Prompt: After finding the line with "зброї і отримано дозвіл на її" in the data below, set down exactly each line through the one with "надано разом зі зброєю, його", inclusive, and stop there.

Transcribed page contents
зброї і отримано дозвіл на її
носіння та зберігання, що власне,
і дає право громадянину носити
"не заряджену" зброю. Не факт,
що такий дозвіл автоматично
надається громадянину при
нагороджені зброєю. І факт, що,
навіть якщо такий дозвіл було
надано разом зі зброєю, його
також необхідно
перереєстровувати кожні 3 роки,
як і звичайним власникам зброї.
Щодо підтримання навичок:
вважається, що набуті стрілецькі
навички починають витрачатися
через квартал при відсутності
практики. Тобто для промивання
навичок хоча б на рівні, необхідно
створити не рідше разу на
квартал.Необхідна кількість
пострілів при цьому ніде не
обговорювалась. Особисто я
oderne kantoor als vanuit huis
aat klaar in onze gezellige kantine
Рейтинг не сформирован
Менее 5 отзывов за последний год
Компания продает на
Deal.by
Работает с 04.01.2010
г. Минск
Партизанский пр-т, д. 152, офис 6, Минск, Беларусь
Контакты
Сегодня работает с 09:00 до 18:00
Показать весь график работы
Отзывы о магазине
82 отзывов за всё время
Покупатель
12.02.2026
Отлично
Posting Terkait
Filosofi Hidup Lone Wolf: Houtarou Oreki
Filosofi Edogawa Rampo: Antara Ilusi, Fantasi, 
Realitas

==

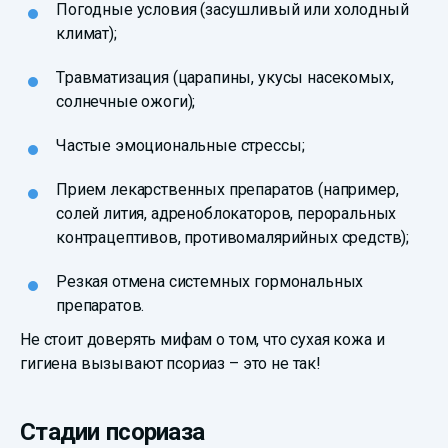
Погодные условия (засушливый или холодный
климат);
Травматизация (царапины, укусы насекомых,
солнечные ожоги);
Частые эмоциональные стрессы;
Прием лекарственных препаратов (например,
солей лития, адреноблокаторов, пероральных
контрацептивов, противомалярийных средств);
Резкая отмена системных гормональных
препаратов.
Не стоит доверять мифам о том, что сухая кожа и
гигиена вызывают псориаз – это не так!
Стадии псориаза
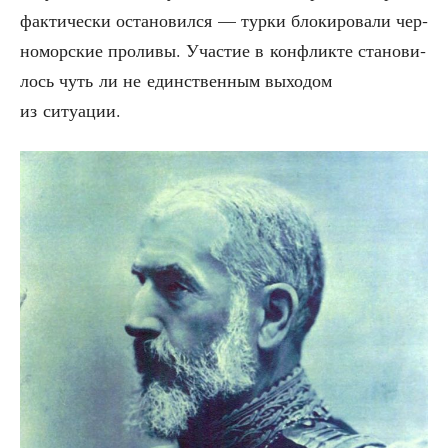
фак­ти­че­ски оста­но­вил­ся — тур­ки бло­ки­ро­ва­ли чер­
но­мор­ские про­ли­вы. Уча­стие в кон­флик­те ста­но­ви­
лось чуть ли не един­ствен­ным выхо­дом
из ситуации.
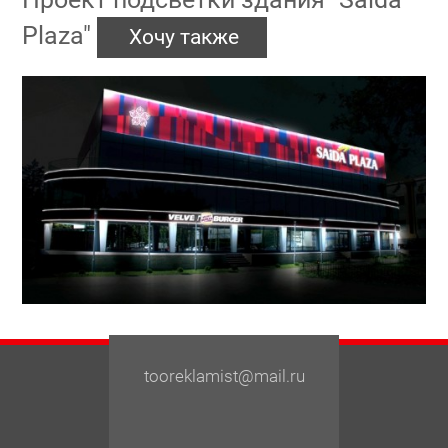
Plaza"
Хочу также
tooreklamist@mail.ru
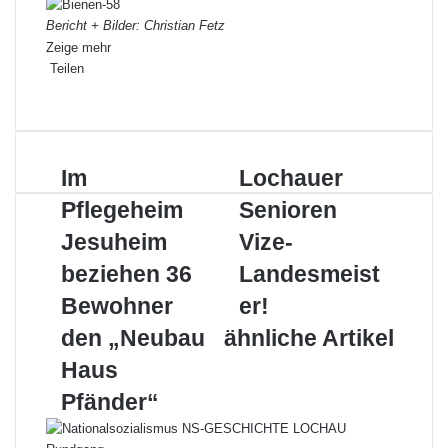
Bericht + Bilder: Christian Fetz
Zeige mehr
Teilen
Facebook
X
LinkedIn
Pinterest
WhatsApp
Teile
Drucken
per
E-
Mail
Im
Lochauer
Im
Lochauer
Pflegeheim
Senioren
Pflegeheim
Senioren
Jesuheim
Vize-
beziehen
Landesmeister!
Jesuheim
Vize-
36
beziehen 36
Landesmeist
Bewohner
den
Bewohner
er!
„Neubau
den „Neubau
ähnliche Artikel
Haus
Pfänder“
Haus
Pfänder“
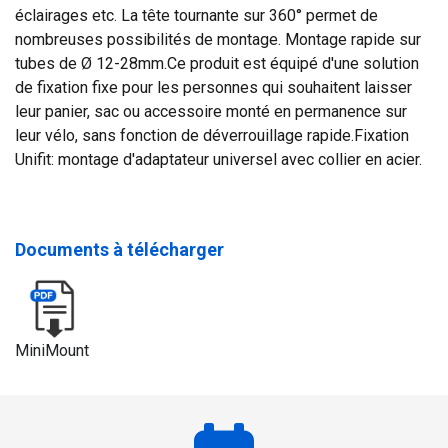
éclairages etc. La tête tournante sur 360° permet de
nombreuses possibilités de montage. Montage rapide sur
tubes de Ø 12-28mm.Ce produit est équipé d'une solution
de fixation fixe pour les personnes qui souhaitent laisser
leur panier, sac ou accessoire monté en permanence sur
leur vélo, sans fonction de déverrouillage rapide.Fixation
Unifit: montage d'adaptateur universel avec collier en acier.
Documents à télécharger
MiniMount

Solution for this exercise:
зброї і отримано дозвіл на її
носіння та зберігання, що власне,
і дає право громадянину носити
"не заряджену" зброю. Не факт,
що такий дозвіл автоматично
надається громадянину при
нагороджені зброєю. І факт, що,
навіть якщо такий дозвіл було
надано разом зі зброєю, його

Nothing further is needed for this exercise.